## How to complete this task
Only lines with the string "your" should be returned from the data below.

## Data supplied

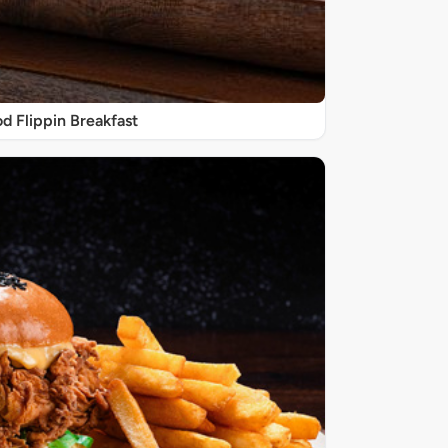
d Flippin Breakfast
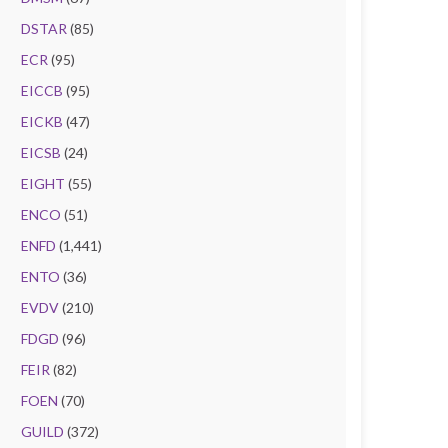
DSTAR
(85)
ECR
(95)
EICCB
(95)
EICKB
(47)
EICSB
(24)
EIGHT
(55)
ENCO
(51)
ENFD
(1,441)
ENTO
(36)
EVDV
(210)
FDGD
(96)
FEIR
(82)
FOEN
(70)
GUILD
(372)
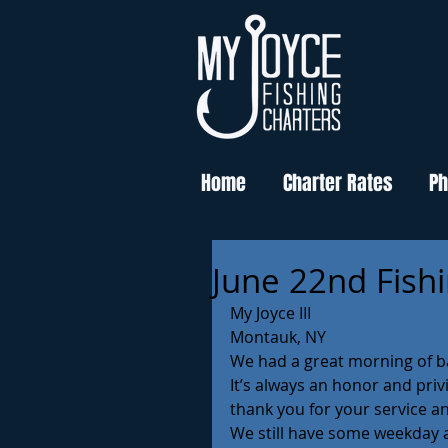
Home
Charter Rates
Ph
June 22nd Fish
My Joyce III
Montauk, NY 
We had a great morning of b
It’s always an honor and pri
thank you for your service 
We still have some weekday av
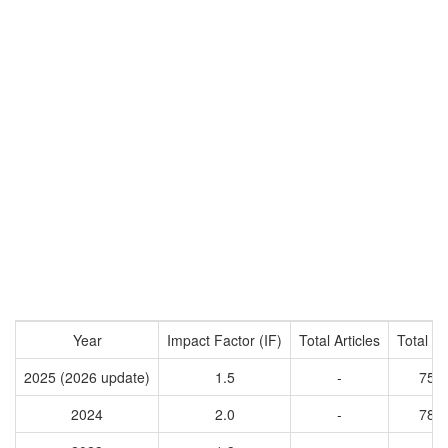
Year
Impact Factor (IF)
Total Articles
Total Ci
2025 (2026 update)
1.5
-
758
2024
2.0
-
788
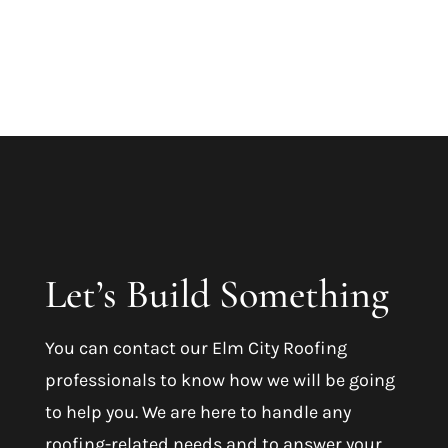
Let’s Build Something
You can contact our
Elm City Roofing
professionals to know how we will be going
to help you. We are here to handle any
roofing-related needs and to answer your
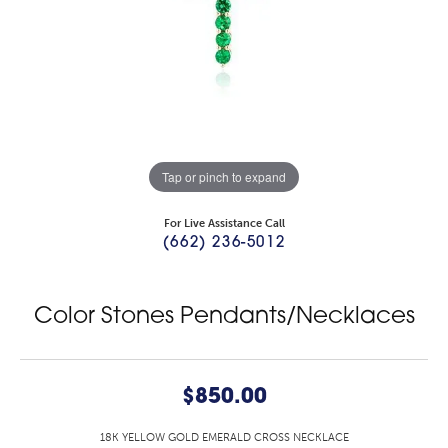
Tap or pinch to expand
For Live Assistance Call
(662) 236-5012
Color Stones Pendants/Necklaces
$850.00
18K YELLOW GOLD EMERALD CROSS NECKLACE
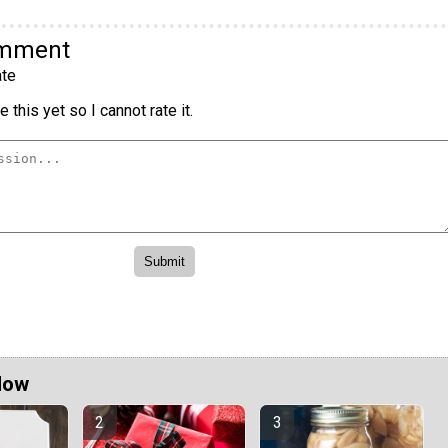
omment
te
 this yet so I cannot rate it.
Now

## Answer for the task
thank you for your service 
roofing-related needs and to answer your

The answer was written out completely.